Wir probten die beiden Songs, dann ging’s ins Studio. Ich denke mal, dass wir einen Take, sicher nicht mehr als zwei brauchten, dann waren »Pauls Traum« und der »Ledernackenblues« im Kasten und ein paar Wochen später auf dem Markt, um einen kapitalistischen Terminus zu verwenden.
Horst Bonnet, Regisseur an der Komischen Oper, hatte eine ganz verwegene Idee, 1967. Er besetzte mich als Prinz Orlowsky in der »Fledermaus«. Eine Rolle, die normalerweise von Altistinnen gesungen, von Frauen. Aber er kannte meine Bluesröhre, er kannte meine Arbeit am »Musicman« am Metropoltheater, er wollte einen Mann für diese androgyne Rolle. Liegt ja auf der Hand. Aber das war hoch, verdammt hoch, wie sollte ich das in den Griff kriegen. Außerdem war das ein Operette. Mann, worauf lass ich mich da ein!? Aber eine Operette an Walter Felsensteins Komischer Oper. Eine der großen Bühnen des Musiktheaters. Es wäre der Ritterschlag für mich.
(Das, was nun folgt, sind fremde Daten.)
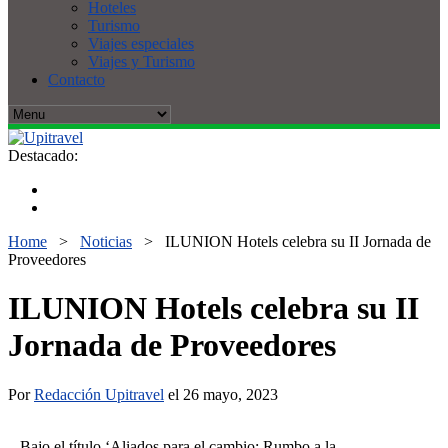
Hoteles
Turismo
Viajes especiales
Viajes y Turismo
Contacto
Destacado:
Home
>
Noticias
>
ILUNION Hotels celebra su II Jornada de
Proveedores
ILUNION Hotels celebra su II
Jornada de Proveedores
Por
Redacción Upitravel
el 26 mayo, 2023
– Bajo el título ‘Aliados para el cambio: Rumbo a la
Wir machten einen Test. Der Kapellmeister saß am Flügel. Um mich zu begleiten, vor allem aber, um zu checken, ob das mit dem Bluesman auch wirklich geht. Ich sang so opernhaft ich konnte »Ich la-ha-de gern mir Gäste ein…,« ich dachte, ich leg denen jetzt einen Caruso hin, dass sie umfallen vor Begeisterung. Ich sang aus voller Brust so hoch ich konnte. Ich selber war begeistert; solcher Töne war ich fähig!? Wow.
Der letzte Akkord verklang. Dann war Stille. Horst Bonnet sah den Kapellmeister an. Ein stummes »Und?«
Der Meister nahm den Fuß vom Pedal. »Hm, interessant. … Klingt fast wie’n Schlager.«
Scheiße, so beschissen war das? Ich wurde ganz klein.
»Aber wir machen das, das wird interessant.« Er würde abends am Pult stehen, es war seine Verantwortung, es war sein Ja.
Nun musste ich nur noch dem großen Häuptling vorsingen. Walter Felsenstein. Er war praktisch die Komische Oper. Seit 1947.
Dieselbe Situation, ich sang wie ein Gott, der Professor hörte zu, und noch bevor der letzte Ton verklungen war, sprangen meine beiden neuen Gönner mir zur Hilfe; bevor Felsenstein was sagen konnte, sagten sie: »Herr Professor, Sie müssen wissen, der Reiner kommt vom Blues, er singt sonst Musicals, er…..«
Felsenstein unterbrach ihren Wortschwall cool und sagte mit seinem Wiener Akzent: »Ich weiß gar nicht, was Sie wollen…« Mit Blick zu mir, »er ist doch a Prinz.«
Ich hatte die Rolle.
Dann brach alles zusammen, Horst Bonnet wurde krank, die Inszenierung wurde gestrichen, und ich kam nie dazu, mit Hans Nocker auf der Bühne zu stehen.
Aber der Blues und meine Protestsongs machten mir nur wenig später die Mauer auf. Gerade so weit, dass ich durchschlüpfen konnte.
Wieder war einer weg. Bereut hab ich’s nie.